* _Task to complete_: Give the data back exactly. Leave out any images.

* _Dataset records_:
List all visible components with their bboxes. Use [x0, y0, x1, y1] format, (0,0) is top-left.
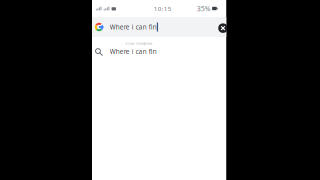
staticText: 10:15 — [154, 4, 172, 13]
staticText: Where i can fin — [110, 23, 157, 31]
button[interactable]: Clear search — [218, 23, 228, 33]
button[interactable]: Where i can fin — [91, 46, 226, 57]
staticText: 35% — [197, 4, 211, 13]
staticText: Where i can fin — [110, 47, 157, 56]
button[interactable]: Where i can fin — [91, 17, 226, 37]
staticText: этом телефоне — [125, 40, 152, 46]
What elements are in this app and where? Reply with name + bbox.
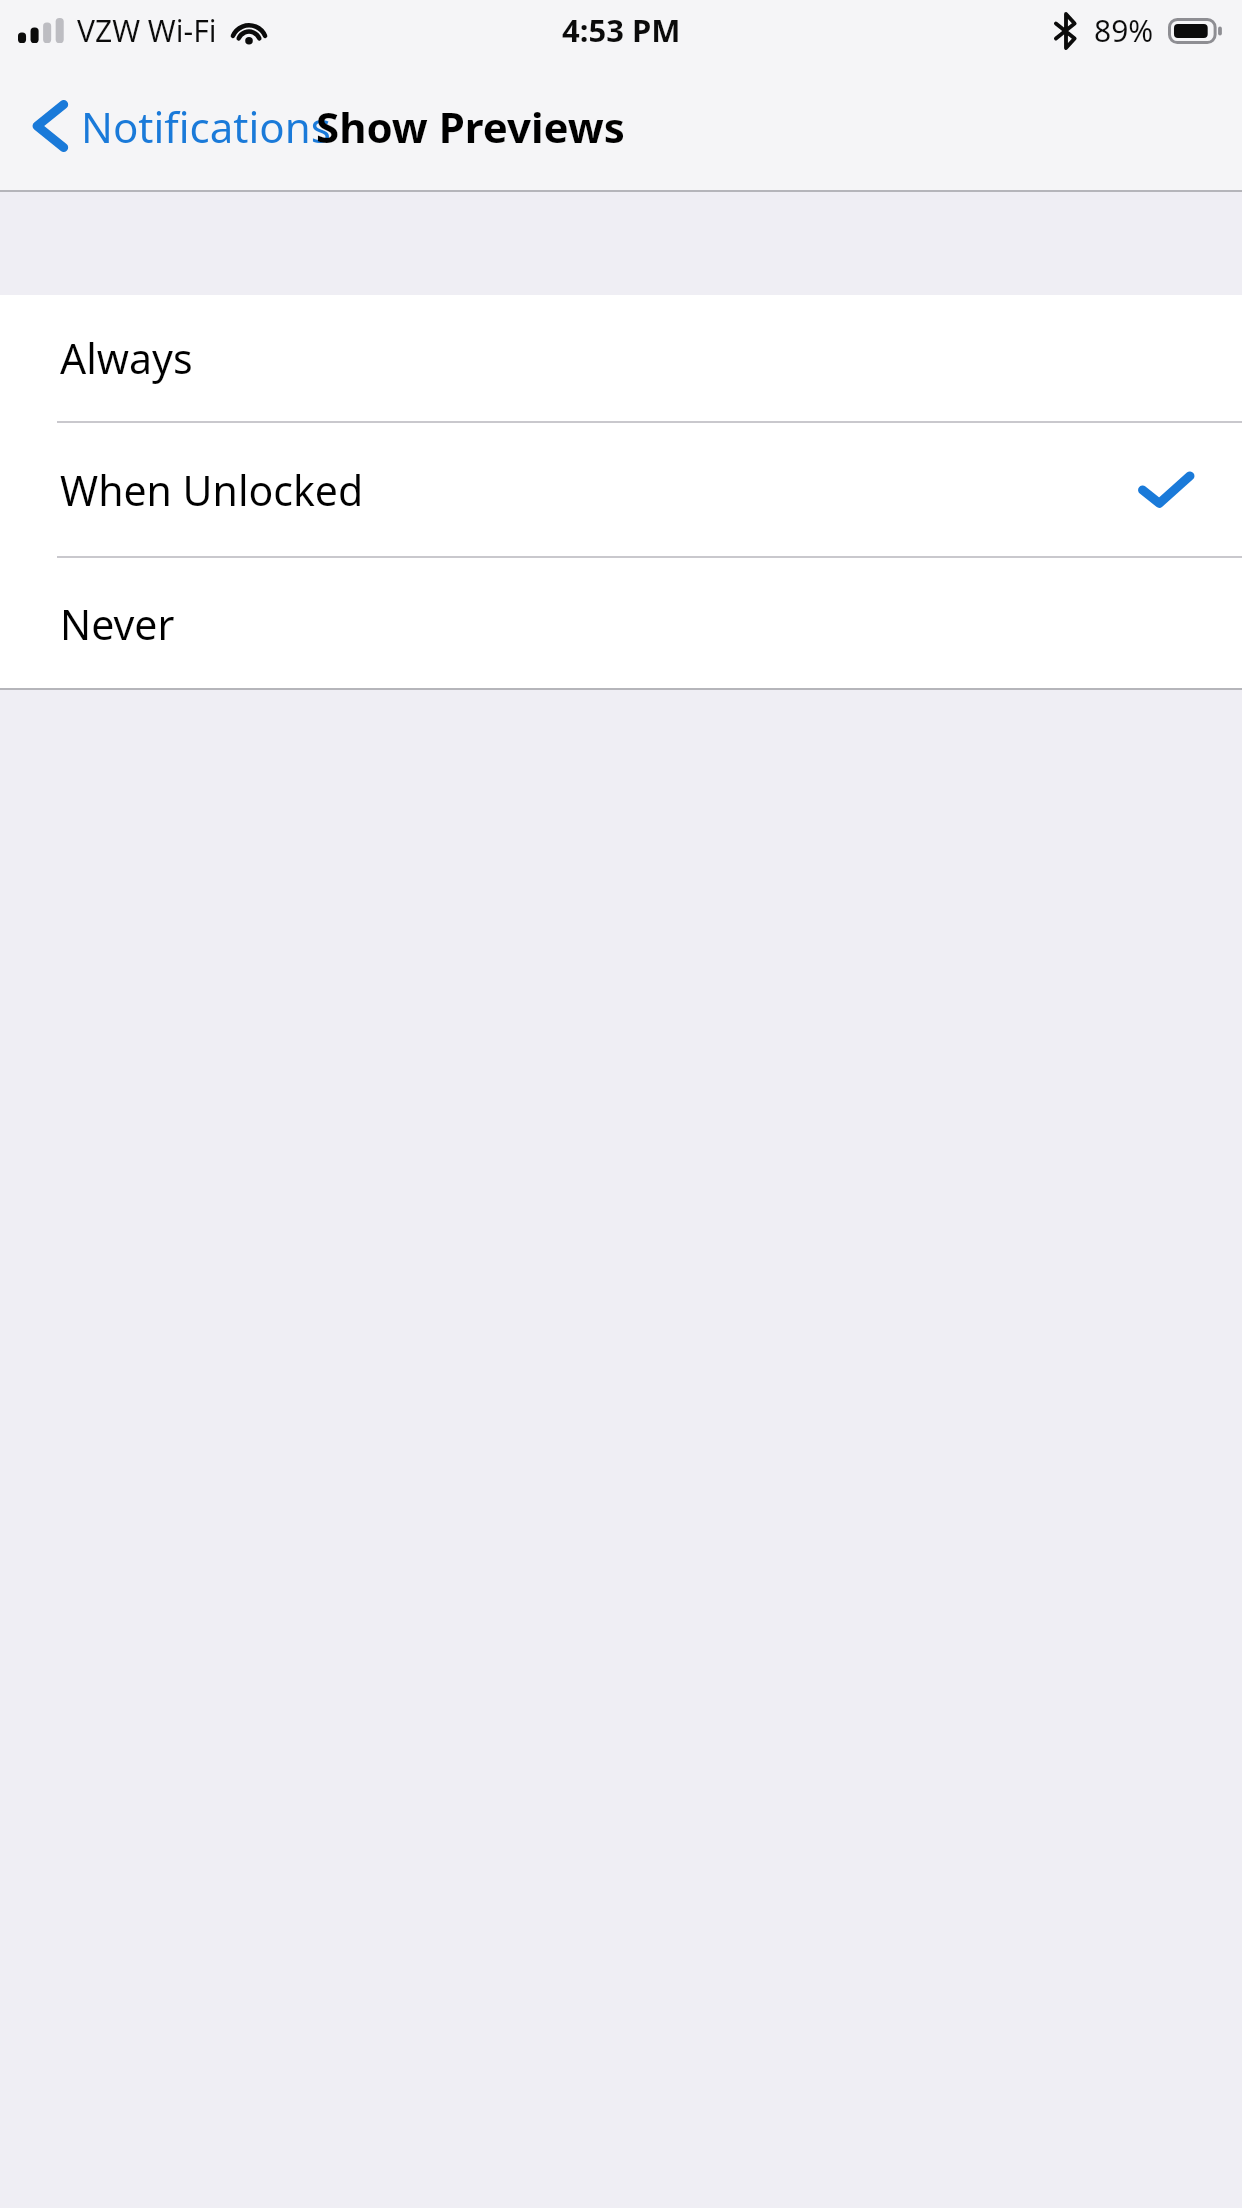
staticText: Never xyxy=(60,596,175,652)
staticText: 89% xyxy=(1094,10,1154,51)
staticText: Show Previews xyxy=(316,98,625,155)
staticText: Notifications xyxy=(81,98,331,155)
staticText: Always xyxy=(60,330,193,386)
button[interactable]: Always xyxy=(0,295,1242,421)
staticText: When Unlocked xyxy=(60,462,364,518)
other: Back to Notifications xyxy=(32,99,68,153)
button[interactable]: Back to Notifications xyxy=(0,71,351,181)
staticText: 4:53 PM xyxy=(562,9,681,51)
staticText: VZW Wi-Fi xyxy=(77,10,217,51)
button[interactable]: When Unlocked xyxy=(0,423,1242,556)
button[interactable]: Never xyxy=(0,558,1242,690)
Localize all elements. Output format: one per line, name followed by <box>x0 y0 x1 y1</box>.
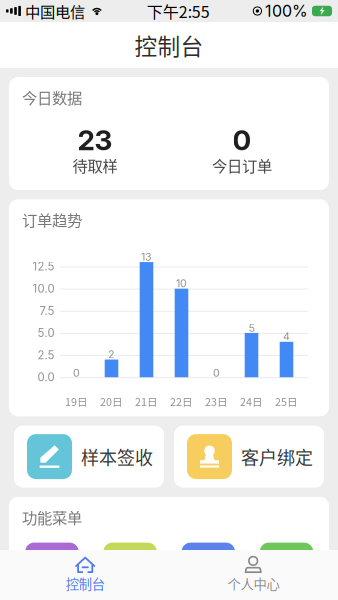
button[interactable]: 报告查询 <box>182 543 235 600</box>
staticText: 23日 <box>205 394 228 409</box>
staticText: 20日 <box>100 394 123 409</box>
staticText: 21日 <box>135 394 158 409</box>
staticText: 2 <box>108 348 115 361</box>
staticText: 0 <box>232 123 252 157</box>
staticText: 24日 <box>240 394 263 409</box>
button[interactable]: 样本管理 <box>103 543 157 600</box>
staticText: 中国电信 <box>25 0 85 22</box>
staticText: 今日数据 <box>22 86 82 108</box>
staticText: 0.0 <box>38 370 54 384</box>
staticText: 2.5 <box>38 348 54 362</box>
staticText: 个人中心 <box>227 574 279 593</box>
button[interactable]: 控制台 <box>0 550 169 600</box>
staticText: 100% <box>265 1 308 21</box>
staticText: 今日订单 <box>212 154 272 176</box>
staticText: 控制台 <box>134 29 204 61</box>
staticText: 4 <box>283 330 290 343</box>
staticText: 7.5 <box>40 304 54 318</box>
staticText: 23 <box>78 123 112 157</box>
staticText: 10 <box>176 277 187 290</box>
staticText: 5.0 <box>38 326 54 340</box>
staticText: 5 <box>248 321 254 334</box>
staticText: 12.5 <box>32 260 54 273</box>
staticText: 25日 <box>275 394 298 409</box>
staticText: 待取样 <box>72 154 118 176</box>
button[interactable]: 个人中心 <box>169 550 338 600</box>
staticText: 功能菜单 <box>22 506 82 528</box>
staticText: 控制台 <box>66 574 105 593</box>
button[interactable]: 样本签收 <box>14 426 164 488</box>
staticText: 客户绑定 <box>241 444 313 470</box>
button[interactable]: 我的客户 <box>260 543 313 600</box>
staticText: 19日 <box>65 394 88 409</box>
button[interactable]: 采样登记 <box>25 543 79 600</box>
staticText: 10.0 <box>32 282 54 296</box>
staticText: 0 <box>73 366 80 379</box>
staticText: 下午2:55 <box>147 0 210 23</box>
staticText: 订单趋势 <box>22 208 82 230</box>
button[interactable]: 客户绑定 <box>174 426 324 488</box>
staticText: 22日 <box>170 394 193 409</box>
staticText: 13 <box>141 250 152 263</box>
staticText: 样本签收 <box>81 444 153 470</box>
staticText: 0 <box>213 366 220 379</box>
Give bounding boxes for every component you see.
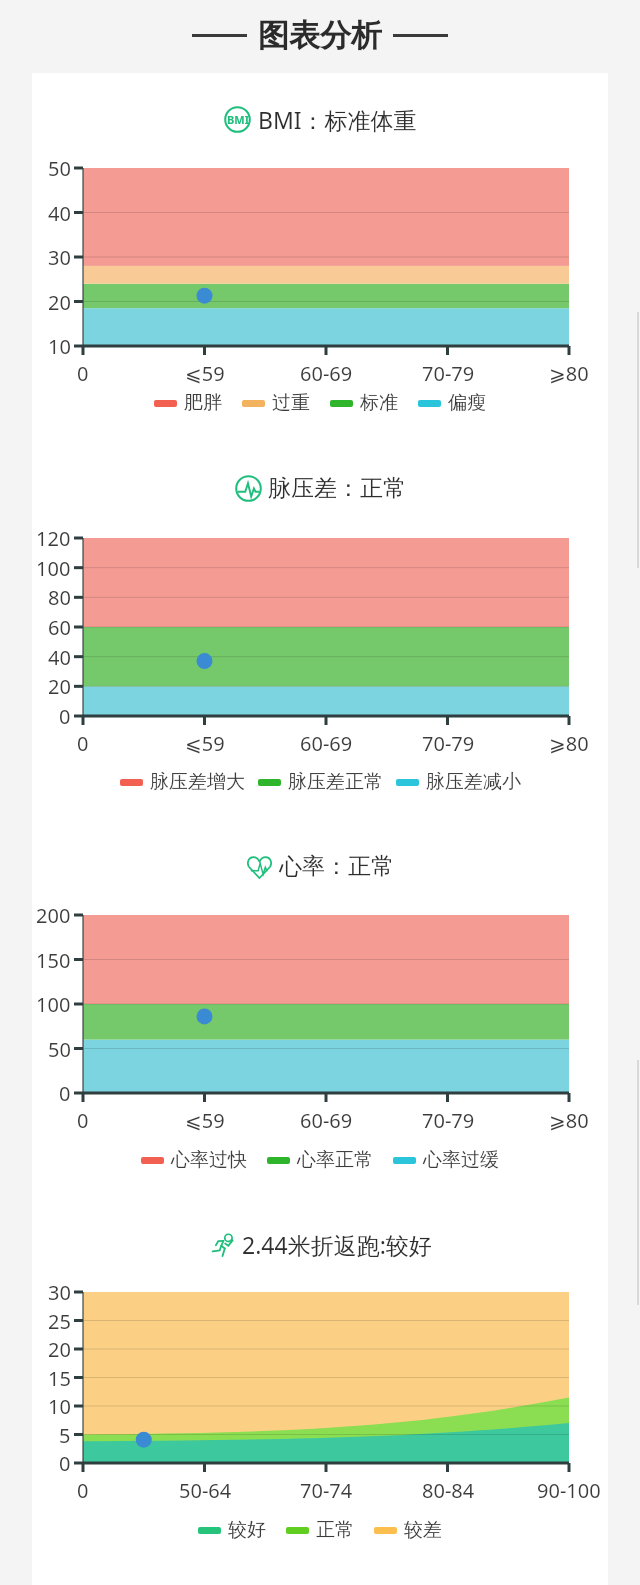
button[interactable]: 折返跑: [209, 1229, 432, 1260]
staticText: 偏瘦: [448, 391, 486, 415]
staticText: 20: [48, 673, 71, 699]
button[interactable]: 脉压差：正常: [83, 538, 569, 716]
staticText: 0: [59, 703, 71, 729]
staticText: BMI: [227, 112, 249, 127]
staticText: 120: [36, 525, 71, 551]
staticText: 心率正常: [297, 1148, 373, 1172]
staticText: ⩾80: [549, 730, 589, 757]
staticText: 30: [48, 1279, 71, 1305]
other: 脉压差: [235, 475, 262, 502]
staticText: 90-100: [537, 1477, 601, 1504]
staticText: ⩽59: [185, 360, 225, 387]
staticText: 2.44米折返跑:较好: [242, 1229, 432, 1260]
staticText: 20: [48, 1336, 71, 1362]
staticText: ⩾80: [549, 360, 589, 387]
staticText: 50-64: [179, 1477, 232, 1504]
staticText: 40: [48, 200, 71, 226]
button[interactable]: BMI: [224, 104, 417, 135]
staticText: 20: [48, 289, 71, 315]
staticText: 0: [77, 1477, 89, 1504]
staticText: 肥胖: [184, 391, 222, 415]
staticText: 脉压差正常: [288, 770, 383, 794]
staticText: 100: [36, 991, 71, 1017]
staticText: 10: [48, 1393, 71, 1419]
staticText: 200: [36, 902, 71, 928]
staticText: 50: [48, 1036, 71, 1062]
staticText: 15: [48, 1365, 71, 1391]
staticText: 脉压差增大: [150, 770, 245, 794]
staticText: 70-79: [422, 1107, 475, 1134]
staticText: 心率过缓: [423, 1148, 499, 1172]
button[interactable]: 心率: [246, 852, 394, 881]
staticText: 50: [48, 155, 71, 181]
staticText: 心率：正常: [279, 852, 394, 881]
staticText: 心率过快: [171, 1148, 247, 1172]
button[interactable]: 脉压差: [235, 474, 406, 503]
staticText: 70-74: [300, 1477, 353, 1504]
staticText: 60: [48, 614, 71, 640]
staticText: 10: [48, 333, 71, 359]
staticText: 0: [77, 360, 89, 387]
staticText: 40: [48, 644, 71, 670]
staticText: 较好: [228, 1518, 266, 1542]
staticText: 30: [48, 244, 71, 270]
other: 折返跑: [209, 1231, 236, 1258]
staticText: 0: [59, 1450, 71, 1476]
staticText: 图表分析: [258, 16, 382, 55]
staticText: 70-79: [422, 730, 475, 757]
staticText: ⩾80: [549, 1107, 589, 1134]
staticText: 正常: [316, 1518, 354, 1542]
staticText: 80-84: [422, 1477, 475, 1504]
staticText: 60-69: [300, 1107, 353, 1134]
staticText: 5: [59, 1422, 71, 1448]
staticText: 25: [48, 1308, 71, 1334]
staticText: ⩽59: [185, 730, 225, 757]
staticText: 脉压差减小: [426, 770, 521, 794]
button[interactable]: BMI：标准体重: [83, 168, 569, 346]
staticText: 150: [36, 947, 71, 973]
staticText: 0: [59, 1080, 71, 1106]
staticText: ⩽59: [185, 1107, 225, 1134]
staticText: 脉压差：正常: [268, 474, 406, 503]
staticText: 70-79: [422, 360, 475, 387]
staticText: 0: [77, 1107, 89, 1134]
staticText: 60-69: [300, 730, 353, 757]
button[interactable]: 2.44米折返跑:较好: [83, 1292, 569, 1463]
other: BMI: [224, 106, 251, 133]
staticText: 60-69: [300, 360, 353, 387]
staticText: 较差: [404, 1518, 442, 1542]
staticText: 标准: [360, 391, 398, 415]
button[interactable]: 心率：正常: [83, 915, 569, 1093]
staticText: 过重: [272, 391, 310, 415]
staticText: 80: [48, 584, 71, 610]
staticText: 100: [36, 555, 71, 581]
staticText: 0: [77, 730, 89, 757]
other: 心率: [246, 853, 273, 880]
staticText: BMI：标准体重: [258, 104, 417, 135]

* _Expected answer_:
List all visible components with their bboxes. Use [x0, y0, x1, y1] format, (0,0) is top-left.
staticText: 10:15 — [154, 4, 172, 13]
staticText: Where i can fin — [110, 23, 157, 31]
button[interactable]: Clear search — [218, 23, 228, 33]
button[interactable]: Where i can fin — [91, 46, 226, 57]
staticText: 35% — [197, 4, 211, 13]
staticText: Where i can fin — [110, 47, 157, 56]
button[interactable]: Where i can fin — [91, 17, 226, 37]
staticText: этом телефоне — [125, 40, 152, 46]
What elements are in this app and where? Reply with name + bbox.
staticText: Never xyxy=(60,596,175,652)
staticText: 89% xyxy=(1094,10,1154,51)
staticText: Show Previews xyxy=(316,98,625,155)
staticText: Notifications xyxy=(81,98,331,155)
staticText: Always xyxy=(60,330,193,386)
button[interactable]: Always xyxy=(0,295,1242,421)
staticText: When Unlocked xyxy=(60,462,364,518)
other: Back to Notifications xyxy=(32,99,68,153)
button[interactable]: Back to Notifications xyxy=(0,71,351,181)
staticText: 4:53 PM xyxy=(562,9,681,51)
staticText: VZW Wi-Fi xyxy=(77,10,217,51)
button[interactable]: When Unlocked xyxy=(0,423,1242,556)
button[interactable]: Never xyxy=(0,558,1242,690)
Localize all elements. Output format: one per line, name followed by <box>x0 y0 x1 y1</box>.
button[interactable]: 报告查询 <box>182 543 235 600</box>
staticText: 23日 <box>205 394 228 409</box>
staticText: 20日 <box>100 394 123 409</box>
staticText: 21日 <box>135 394 158 409</box>
staticText: 2 <box>108 348 115 361</box>
staticText: 0 <box>232 123 252 157</box>
staticText: 24日 <box>240 394 263 409</box>
button[interactable]: 样本管理 <box>103 543 157 600</box>
staticText: 中国电信 <box>25 0 85 22</box>
staticText: 今日数据 <box>22 86 82 108</box>
staticText: 0.0 <box>38 370 54 384</box>
staticText: 2.5 <box>38 348 54 362</box>
staticText: 个人中心 <box>227 574 279 593</box>
button[interactable]: 控制台 <box>0 550 169 600</box>
staticText: 100% <box>265 1 308 21</box>
staticText: 今日订单 <box>212 154 272 176</box>
staticText: 控制台 <box>134 29 204 61</box>
staticText: 4 <box>283 330 290 343</box>
staticText: 7.5 <box>40 304 54 318</box>
staticText: 23 <box>78 123 112 157</box>
staticText: 10 <box>176 277 187 290</box>
staticText: 5.0 <box>38 326 54 340</box>
staticText: 5 <box>248 321 254 334</box>
staticText: 12.5 <box>32 260 54 273</box>
staticText: 25日 <box>275 394 298 409</box>
staticText: 待取样 <box>72 154 118 176</box>
button[interactable]: 个人中心 <box>169 550 338 600</box>
staticText: 功能菜单 <box>22 506 82 528</box>
staticText: 控制台 <box>66 574 105 593</box>
button[interactable]: 样本签收 <box>14 426 164 488</box>
staticText: 客户绑定 <box>241 444 313 470</box>
button[interactable]: 我的客户 <box>260 543 313 600</box>
staticText: 19日 <box>65 394 88 409</box>
button[interactable]: 采样登记 <box>25 543 79 600</box>
staticText: 10.0 <box>32 282 54 296</box>
staticText: 0 <box>73 366 80 379</box>
staticText: 下午2:55 <box>147 0 210 23</box>
staticText: 订单趋势 <box>22 208 82 230</box>
button[interactable]: 客户绑定 <box>174 426 324 488</box>
staticText: 22日 <box>170 394 193 409</box>
staticText: 13 <box>141 250 152 263</box>
staticText: 样本签收 <box>81 444 153 470</box>
staticText: 0 <box>213 366 220 379</box>
Give bounding boxes for every component you see.
button[interactable]: 折返跑: [209, 1229, 432, 1260]
staticText: 偏瘦: [448, 391, 486, 415]
staticText: 20: [48, 673, 71, 699]
button[interactable]: 脉压差：正常: [83, 538, 569, 716]
staticText: 0: [59, 703, 71, 729]
staticText: BMI: [227, 112, 249, 127]
staticText: 120: [36, 525, 71, 551]
staticText: 心率正常: [297, 1148, 373, 1172]
staticText: ⩾80: [549, 730, 589, 757]
staticText: 30: [48, 1279, 71, 1305]
other: 脉压差: [235, 475, 262, 502]
staticText: 90-100: [537, 1477, 601, 1504]
staticText: ⩽59: [185, 360, 225, 387]
staticText: 2.44米折返跑:较好: [242, 1229, 432, 1260]
staticText: 20: [48, 1336, 71, 1362]
staticText: ⩾80: [549, 360, 589, 387]
staticText: 50-64: [179, 1477, 232, 1504]
staticText: 40: [48, 200, 71, 226]
button[interactable]: BMI: [224, 104, 417, 135]
staticText: 20: [48, 289, 71, 315]
staticText: 0: [77, 1477, 89, 1504]
staticText: 肥胖: [184, 391, 222, 415]
staticText: 脉压差正常: [288, 770, 383, 794]
staticText: 100: [36, 991, 71, 1017]
staticText: 10: [48, 1393, 71, 1419]
staticText: 200: [36, 902, 71, 928]
staticText: 50: [48, 1036, 71, 1062]
staticText: 15: [48, 1365, 71, 1391]
staticText: 脉压差增大: [150, 770, 245, 794]
staticText: 70-79: [422, 1107, 475, 1134]
staticText: 心率过缓: [423, 1148, 499, 1172]
button[interactable]: 心率: [246, 852, 394, 881]
staticText: 50: [48, 155, 71, 181]
staticText: 心率：正常: [279, 852, 394, 881]
staticText: 心率过快: [171, 1148, 247, 1172]
button[interactable]: 脉压差: [235, 474, 406, 503]
staticText: 70-74: [300, 1477, 353, 1504]
staticText: 60: [48, 614, 71, 640]
staticText: 10: [48, 333, 71, 359]
staticText: 0: [77, 360, 89, 387]
staticText: 40: [48, 644, 71, 670]
staticText: 较好: [228, 1518, 266, 1542]
staticText: 30: [48, 244, 71, 270]
other: 折返跑: [209, 1231, 236, 1258]
staticText: 0: [59, 1450, 71, 1476]
staticText: 图表分析: [258, 16, 382, 55]
staticText: 70-79: [422, 730, 475, 757]
staticText: ⩾80: [549, 1107, 589, 1134]
staticText: 正常: [316, 1518, 354, 1542]
staticText: 80-84: [422, 1477, 475, 1504]
staticText: 60-69: [300, 1107, 353, 1134]
staticText: 5: [59, 1422, 71, 1448]
staticText: 25: [48, 1308, 71, 1334]
staticText: ⩽59: [185, 730, 225, 757]
staticText: 脉压差减小: [426, 770, 521, 794]
button[interactable]: BMI：标准体重: [83, 168, 569, 346]
staticText: 150: [36, 947, 71, 973]
staticText: 0: [59, 1080, 71, 1106]
staticText: ⩽59: [185, 1107, 225, 1134]
staticText: 脉压差：正常: [268, 474, 406, 503]
staticText: 70-79: [422, 360, 475, 387]
staticText: 0: [77, 1107, 89, 1134]
staticText: 60-69: [300, 730, 353, 757]
button[interactable]: 2.44米折返跑:较好: [83, 1292, 569, 1463]
other: BMI: [224, 106, 251, 133]
staticText: 60-69: [300, 360, 353, 387]
staticText: 较差: [404, 1518, 442, 1542]
staticText: 标准: [360, 391, 398, 415]
button[interactable]: 心率：正常: [83, 915, 569, 1093]
staticText: 过重: [272, 391, 310, 415]
staticText: 80: [48, 584, 71, 610]
staticText: 100: [36, 555, 71, 581]
staticText: 0: [77, 730, 89, 757]
other: 心率: [246, 853, 273, 880]
staticText: BMI：标准体重: [258, 104, 417, 135]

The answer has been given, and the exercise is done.